PROMPT - One number alone answers this: the count of lines below in which the word "para" is found.

PROVIDED MATERIAL -
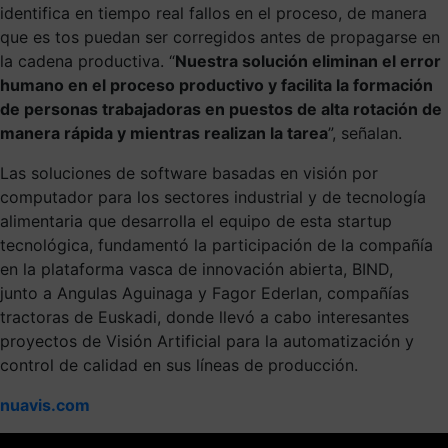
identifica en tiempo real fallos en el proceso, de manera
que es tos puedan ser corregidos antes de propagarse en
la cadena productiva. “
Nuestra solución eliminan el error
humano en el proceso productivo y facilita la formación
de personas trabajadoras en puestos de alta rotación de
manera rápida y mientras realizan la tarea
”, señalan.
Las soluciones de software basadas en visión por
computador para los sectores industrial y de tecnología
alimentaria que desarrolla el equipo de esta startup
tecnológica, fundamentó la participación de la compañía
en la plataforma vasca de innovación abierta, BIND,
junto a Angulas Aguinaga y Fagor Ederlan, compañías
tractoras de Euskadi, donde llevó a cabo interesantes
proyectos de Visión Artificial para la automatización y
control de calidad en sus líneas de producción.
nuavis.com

EXERCISE RESPONSE - 2